What can you do? Compute a confidence interval instead of a hypothesis test — or in addition to one, if you can’t get out of a significance test. Here’s Ellenberg again (2014, 158) [full citation in “References”, below]:
The confidence interval is the range of hypotheses … that are reasonably consistent with the outcome you actually observed. [In a case when H0 is ‘no change’,] the confidence interval might be the range from +3% to +17%. The fact that zero, the null hypothesis, is not included in the confidence interval is just to say that the results are statistically significant in the sense we described earlier in the chapter.
But the confidence interval tells you a lot more. An interval of +3% to +17% licenses you to be confident that the effect is positive, but not that it’s particularly large. An interval of +9% to +11%, on the other hand, suggests much more strongly that the effect is not only positive but sizable.

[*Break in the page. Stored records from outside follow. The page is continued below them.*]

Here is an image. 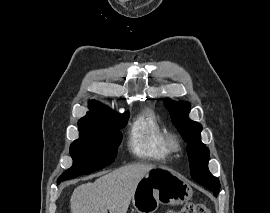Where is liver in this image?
<instances>
[{"label":"liver","mask_w":270,"mask_h":213,"mask_svg":"<svg viewBox=\"0 0 270 213\" xmlns=\"http://www.w3.org/2000/svg\"><path fill=\"white\" fill-rule=\"evenodd\" d=\"M154 168L131 164L77 186L70 198L71 213H126L138 182Z\"/></svg>","instance_id":"liver-1"}]
</instances>
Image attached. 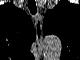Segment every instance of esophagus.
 <instances>
[{"instance_id":"34e87169","label":"esophagus","mask_w":80,"mask_h":60,"mask_svg":"<svg viewBox=\"0 0 80 60\" xmlns=\"http://www.w3.org/2000/svg\"><path fill=\"white\" fill-rule=\"evenodd\" d=\"M35 29H36V42L38 46V50H42V17L40 12H37V15L35 17Z\"/></svg>"}]
</instances>
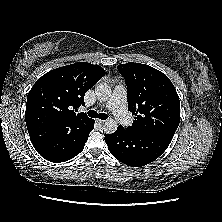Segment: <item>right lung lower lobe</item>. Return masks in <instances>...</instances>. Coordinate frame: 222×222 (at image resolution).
I'll return each mask as SVG.
<instances>
[{
  "label": "right lung lower lobe",
  "instance_id": "98d812e1",
  "mask_svg": "<svg viewBox=\"0 0 222 222\" xmlns=\"http://www.w3.org/2000/svg\"><path fill=\"white\" fill-rule=\"evenodd\" d=\"M94 129V120L87 130L80 135H67L54 141L34 147L45 159L51 162H65L78 155L84 148L90 131Z\"/></svg>",
  "mask_w": 222,
  "mask_h": 222
}]
</instances>
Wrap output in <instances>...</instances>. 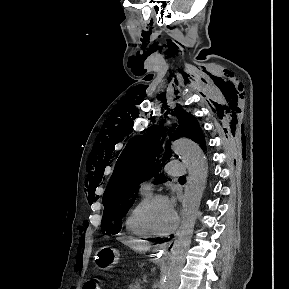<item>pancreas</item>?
Instances as JSON below:
<instances>
[{
    "instance_id": "cf45deb5",
    "label": "pancreas",
    "mask_w": 289,
    "mask_h": 289,
    "mask_svg": "<svg viewBox=\"0 0 289 289\" xmlns=\"http://www.w3.org/2000/svg\"><path fill=\"white\" fill-rule=\"evenodd\" d=\"M142 283L143 282L140 278L136 279L134 283L129 286V289H141Z\"/></svg>"
}]
</instances>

The confidence interval is also informative in cases where you don’t get a statistically significant result — that is, where the confidence interval contains zero. If the confidence interval is −0.5% to +0.5%, then the reason you didn’t get statistical significance is because [your data provide] good evidence the intervention doesn’t do anything. If the confidence interval is −20% to +20%, the reason you didn’t get statistical significance is because you have no idea whether the intervention has an effect, or in which direction it goes. These two outcomes look the same from the viewpoint of statistical significance, but have quite different implications for what you should do next.
And in the case of the birth-control study, and studies about any type of risk, don’t just publicize the risk ratio, which was doubled risk in this case, but give the actual risk, 2/7,000 versus 1/7,000.